Collected data:
=== Section Start ===

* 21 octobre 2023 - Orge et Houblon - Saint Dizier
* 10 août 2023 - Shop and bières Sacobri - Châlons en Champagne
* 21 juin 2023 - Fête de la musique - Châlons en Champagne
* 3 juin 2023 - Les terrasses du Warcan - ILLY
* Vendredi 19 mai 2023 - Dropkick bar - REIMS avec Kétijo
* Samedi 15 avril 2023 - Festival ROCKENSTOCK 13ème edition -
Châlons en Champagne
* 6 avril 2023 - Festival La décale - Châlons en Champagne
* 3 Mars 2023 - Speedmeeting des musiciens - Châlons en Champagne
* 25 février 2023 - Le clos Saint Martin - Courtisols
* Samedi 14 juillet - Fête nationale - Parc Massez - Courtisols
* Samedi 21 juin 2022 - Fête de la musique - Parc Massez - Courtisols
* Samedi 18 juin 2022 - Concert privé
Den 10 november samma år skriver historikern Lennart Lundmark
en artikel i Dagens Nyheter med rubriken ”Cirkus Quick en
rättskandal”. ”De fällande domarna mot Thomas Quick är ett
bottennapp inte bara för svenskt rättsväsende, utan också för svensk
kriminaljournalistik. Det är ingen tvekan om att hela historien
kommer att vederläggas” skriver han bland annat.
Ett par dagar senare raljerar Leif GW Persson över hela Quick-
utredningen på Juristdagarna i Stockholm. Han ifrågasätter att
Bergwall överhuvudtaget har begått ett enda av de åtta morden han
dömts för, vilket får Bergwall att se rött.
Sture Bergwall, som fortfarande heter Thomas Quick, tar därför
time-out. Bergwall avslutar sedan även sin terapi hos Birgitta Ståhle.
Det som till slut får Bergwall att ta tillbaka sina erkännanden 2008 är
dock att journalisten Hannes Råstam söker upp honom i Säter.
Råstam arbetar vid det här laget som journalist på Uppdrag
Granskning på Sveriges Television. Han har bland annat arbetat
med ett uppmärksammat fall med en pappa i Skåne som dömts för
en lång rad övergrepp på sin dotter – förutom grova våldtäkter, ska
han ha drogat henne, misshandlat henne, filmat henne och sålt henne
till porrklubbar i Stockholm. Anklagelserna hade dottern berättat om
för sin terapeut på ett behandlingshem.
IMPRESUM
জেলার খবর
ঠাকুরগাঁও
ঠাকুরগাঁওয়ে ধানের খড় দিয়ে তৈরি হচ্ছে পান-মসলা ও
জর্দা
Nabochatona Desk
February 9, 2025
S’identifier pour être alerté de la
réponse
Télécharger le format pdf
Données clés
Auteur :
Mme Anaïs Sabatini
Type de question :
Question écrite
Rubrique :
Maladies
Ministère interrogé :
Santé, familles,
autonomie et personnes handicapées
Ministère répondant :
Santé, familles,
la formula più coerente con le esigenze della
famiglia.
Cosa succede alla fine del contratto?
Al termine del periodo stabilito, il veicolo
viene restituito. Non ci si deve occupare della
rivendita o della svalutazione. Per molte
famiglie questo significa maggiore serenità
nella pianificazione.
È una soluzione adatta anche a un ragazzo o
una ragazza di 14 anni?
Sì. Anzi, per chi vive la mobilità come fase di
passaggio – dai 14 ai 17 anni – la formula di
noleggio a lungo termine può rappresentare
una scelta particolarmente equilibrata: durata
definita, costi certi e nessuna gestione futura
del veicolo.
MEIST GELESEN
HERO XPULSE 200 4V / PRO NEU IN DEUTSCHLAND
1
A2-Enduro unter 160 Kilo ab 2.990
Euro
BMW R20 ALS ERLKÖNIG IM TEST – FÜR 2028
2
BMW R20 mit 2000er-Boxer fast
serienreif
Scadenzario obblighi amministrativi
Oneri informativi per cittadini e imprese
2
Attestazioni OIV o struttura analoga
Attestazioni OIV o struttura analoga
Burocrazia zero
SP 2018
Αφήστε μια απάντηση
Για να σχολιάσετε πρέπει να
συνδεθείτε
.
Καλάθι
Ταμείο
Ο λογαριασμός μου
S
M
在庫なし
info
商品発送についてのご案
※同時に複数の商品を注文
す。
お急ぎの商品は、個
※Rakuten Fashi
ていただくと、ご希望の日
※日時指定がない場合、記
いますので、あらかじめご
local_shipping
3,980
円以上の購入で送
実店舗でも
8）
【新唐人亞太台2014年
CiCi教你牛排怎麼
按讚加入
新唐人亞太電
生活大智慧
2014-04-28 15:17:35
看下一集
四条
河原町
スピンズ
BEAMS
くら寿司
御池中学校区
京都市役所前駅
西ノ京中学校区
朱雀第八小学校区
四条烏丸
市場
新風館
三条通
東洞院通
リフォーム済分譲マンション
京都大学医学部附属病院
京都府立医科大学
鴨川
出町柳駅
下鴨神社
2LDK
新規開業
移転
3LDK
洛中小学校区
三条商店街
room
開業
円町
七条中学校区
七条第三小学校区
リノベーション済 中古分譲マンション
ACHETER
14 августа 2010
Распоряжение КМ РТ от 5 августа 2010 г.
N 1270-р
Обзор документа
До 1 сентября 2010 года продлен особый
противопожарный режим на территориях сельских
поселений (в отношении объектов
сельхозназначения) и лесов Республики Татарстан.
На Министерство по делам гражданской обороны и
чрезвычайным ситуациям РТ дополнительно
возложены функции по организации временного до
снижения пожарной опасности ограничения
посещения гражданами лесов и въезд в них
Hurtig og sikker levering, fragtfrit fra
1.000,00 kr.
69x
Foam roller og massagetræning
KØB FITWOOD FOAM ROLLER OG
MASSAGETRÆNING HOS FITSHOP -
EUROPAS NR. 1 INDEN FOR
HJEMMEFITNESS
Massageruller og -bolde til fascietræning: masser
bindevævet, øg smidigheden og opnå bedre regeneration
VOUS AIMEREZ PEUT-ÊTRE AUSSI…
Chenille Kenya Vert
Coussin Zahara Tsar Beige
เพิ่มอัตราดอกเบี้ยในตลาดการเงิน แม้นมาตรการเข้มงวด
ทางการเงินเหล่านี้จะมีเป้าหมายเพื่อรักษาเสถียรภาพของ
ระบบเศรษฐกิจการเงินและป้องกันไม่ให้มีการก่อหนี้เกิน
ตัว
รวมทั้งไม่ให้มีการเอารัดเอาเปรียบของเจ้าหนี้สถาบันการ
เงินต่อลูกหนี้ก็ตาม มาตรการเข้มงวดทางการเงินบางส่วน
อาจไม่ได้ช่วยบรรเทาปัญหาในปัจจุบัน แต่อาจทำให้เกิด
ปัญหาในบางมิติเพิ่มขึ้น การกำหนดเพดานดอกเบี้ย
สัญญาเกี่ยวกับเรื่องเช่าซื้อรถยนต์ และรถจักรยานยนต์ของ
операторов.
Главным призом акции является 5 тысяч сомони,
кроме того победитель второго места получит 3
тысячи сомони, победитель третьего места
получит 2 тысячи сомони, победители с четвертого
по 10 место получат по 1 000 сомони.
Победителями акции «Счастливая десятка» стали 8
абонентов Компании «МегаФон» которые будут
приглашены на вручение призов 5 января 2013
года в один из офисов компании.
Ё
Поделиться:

=== Section End ===

Repeat each line of the data exactly, missing none.

RESPONSE BELOW
* 21 octobre 2023 - Orge et Houblon - Saint Dizier
* 10 août 2023 - Shop and bières Sacobri - Châlons en Champagne
* 21 juin 2023 - Fête de la musique - Châlons en Champagne
* 3 juin 2023 - Les terrasses du Warcan - ILLY
* Vendredi 19 mai 2023 - Dropkick bar - REIMS avec Kétijo
* Samedi 15 avril 2023 - Festival ROCKENSTOCK 13ème edition -
Châlons en Champagne
* 6 avril 2023 - Festival La décale - Châlons en Champagne
* 3 Mars 2023 - Speedmeeting des musiciens - Châlons en Champagne
* 25 février 2023 - Le clos Saint Martin - Courtisols
* Samedi 14 juillet - Fête nationale - Parc Massez - Courtisols
* Samedi 21 juin 2022 - Fête de la musique - Parc Massez - Courtisols
* Samedi 18 juin 2022 - Concert privé
Den 10 november samma år skriver historikern Lennart Lundmark
en artikel i Dagens Nyheter med rubriken ”Cirkus Quick en
rättskandal”. ”De fällande domarna mot Thomas Quick är ett
bottennapp inte bara för svenskt rättsväsende, utan också för svensk
kriminaljournalistik. Det är ingen tvekan om att hela historien
kommer att vederläggas” skriver han bland annat.
Ett par dagar senare raljerar Leif GW Persson över hela Quick-
utredningen på Juristdagarna i Stockholm. Han ifrågasätter att
Bergwall överhuvudtaget har begått ett enda av de åtta morden han
dömts för, vilket får Bergwall att se rött.
Sture Bergwall, som fortfarande heter Thomas Quick, tar därför
time-out. Bergwall avslutar sedan även sin terapi hos Birgitta Ståhle.
Det som till slut får Bergwall att ta tillbaka sina erkännanden 2008 är
dock att journalisten Hannes Råstam söker upp honom i Säter.
Råstam arbetar vid det här laget som journalist på Uppdrag
Granskning på Sveriges Television. Han har bland annat arbetat
med ett uppmärksammat fall med en pappa i Skåne som dömts för
en lång rad övergrepp på sin dotter – förutom grova våldtäkter, ska
han ha drogat henne, misshandlat henne, filmat henne och sålt henne
till porrklubbar i Stockholm. Anklagelserna hade dottern berättat om
för sin terapeut på ett behandlingshem.
IMPRESUM
জেলার খবর
ঠাকুরগাঁও
ঠাকুরগাঁওয়ে ধানের খড় দিয়ে তৈরি হচ্ছে পান-মসলা ও
জর্দা
Nabochatona Desk
February 9, 2025
S’identifier pour être alerté de la
réponse
Télécharger le format pdf
Données clés
Auteur :
Mme Anaïs Sabatini
Type de question :
Question écrite
Rubrique :
Maladies
Ministère interrogé :
Santé, familles,
autonomie et personnes handicapées
Ministère répondant :
Santé, familles,
la formula più coerente con le esigenze della
famiglia.
Cosa succede alla fine del contratto?
Al termine del periodo stabilito, il veicolo
viene restituito. Non ci si deve occupare della
rivendita o della svalutazione. Per molte
famiglie questo significa maggiore serenità
nella pianificazione.
È una soluzione adatta anche a un ragazzo o
una ragazza di 14 anni?
Sì. Anzi, per chi vive la mobilità come fase di
passaggio – dai 14 ai 17 anni – la formula di
noleggio a lungo termine può rappresentare
una scelta particolarmente equilibrata: durata
definita, costi certi e nessuna gestione futura
del veicolo.
MEIST GELESEN
HERO XPULSE 200 4V / PRO NEU IN DEUTSCHLAND
1
A2-Enduro unter 160 Kilo ab 2.990
Euro
BMW R20 ALS ERLKÖNIG IM TEST – FÜR 2028
2
BMW R20 mit 2000er-Boxer fast
serienreif
Scadenzario obblighi amministrativi
Oneri informativi per cittadini e imprese
2
Attestazioni OIV o struttura analoga
Attestazioni OIV o struttura analoga
Burocrazia zero
SP 2018
Αφήστε μια απάντηση
Για να σχολιάσετε πρέπει να
συνδεθείτε
.
Καλάθι
Ταμείο
Ο λογαριασμός μου
S
M
在庫なし
info
商品発送についてのご案
※同時に複数の商品を注文
す。
お急ぎの商品は、個
※Rakuten Fashi
ていただくと、ご希望の日
※日時指定がない場合、記
いますので、あらかじめご
local_shipping
3,980
円以上の購入で送
実店舗でも
8）
【新唐人亞太台2014年
CiCi教你牛排怎麼
按讚加入
新唐人亞太電
生活大智慧
2014-04-28 15:17:35
看下一集
四条
河原町
スピンズ
BEAMS
くら寿司
御池中学校区
京都市役所前駅
西ノ京中学校区
朱雀第八小学校区
四条烏丸
市場
新風館
三条通
東洞院通
リフォーム済分譲マンション
京都大学医学部附属病院
京都府立医科大学
鴨川
出町柳駅
下鴨神社
2LDK
新規開業
移転
3LDK
洛中小学校区
三条商店街
room
開業
円町
七条中学校区
七条第三小学校区
リノベーション済 中古分譲マンション
ACHETER
14 августа 2010
Распоряжение КМ РТ от 5 августа 2010 г.
N 1270-р
Обзор документа
До 1 сентября 2010 года продлен особый
противопожарный режим на территориях сельских
поселений (в отношении объектов
сельхозназначения) и лесов Республики Татарстан.
На Министерство по делам гражданской обороны и
чрезвычайным ситуациям РТ дополнительно
возложены функции по организации временного до
снижения пожарной опасности ограничения
посещения гражданами лесов и въезд в них
Hurtig og sikker levering, fragtfrit fra
1.000,00 kr.
69x
Foam roller og massagetræning
KØB FITWOOD FOAM ROLLER OG
MASSAGETRÆNING HOS FITSHOP -
EUROPAS NR. 1 INDEN FOR
HJEMMEFITNESS
Massageruller og -bolde til fascietræning: masser
bindevævet, øg smidigheden og opnå bedre regeneration
VOUS AIMEREZ PEUT-ÊTRE AUSSI…
Chenille Kenya Vert
Coussin Zahara Tsar Beige
เพิ่มอัตราดอกเบี้ยในตลาดการเงิน แม้นมาตรการเข้มงวด
ทางการเงินเหล่านี้จะมีเป้าหมายเพื่อรักษาเสถียรภาพของ
ระบบเศรษฐกิจการเงินและป้องกันไม่ให้มีการก่อหนี้เกิน
ตัว
รวมทั้งไม่ให้มีการเอารัดเอาเปรียบของเจ้าหนี้สถาบันการ
เงินต่อลูกหนี้ก็ตาม มาตรการเข้มงวดทางการเงินบางส่วน
อาจไม่ได้ช่วยบรรเทาปัญหาในปัจจุบัน แต่อาจทำให้เกิด
ปัญหาในบางมิติเพิ่มขึ้น การกำหนดเพดานดอกเบี้ย
สัญญาเกี่ยวกับเรื่องเช่าซื้อรถยนต์ และรถจักรยานยนต์ของ
операторов.
Главным призом акции является 5 тысяч сомони,
кроме того победитель второго места получит 3
тысячи сомони, победитель третьего места
получит 2 тысячи сомони, победители с четвертого
по 10 место получат по 1 000 сомони.
Победителями акции «Счастливая десятка» стали 8
абонентов Компании «МегаФон» которые будут
приглашены на вручение призов 5 января 2013
года в один из офисов компании.
Ё
Поделиться:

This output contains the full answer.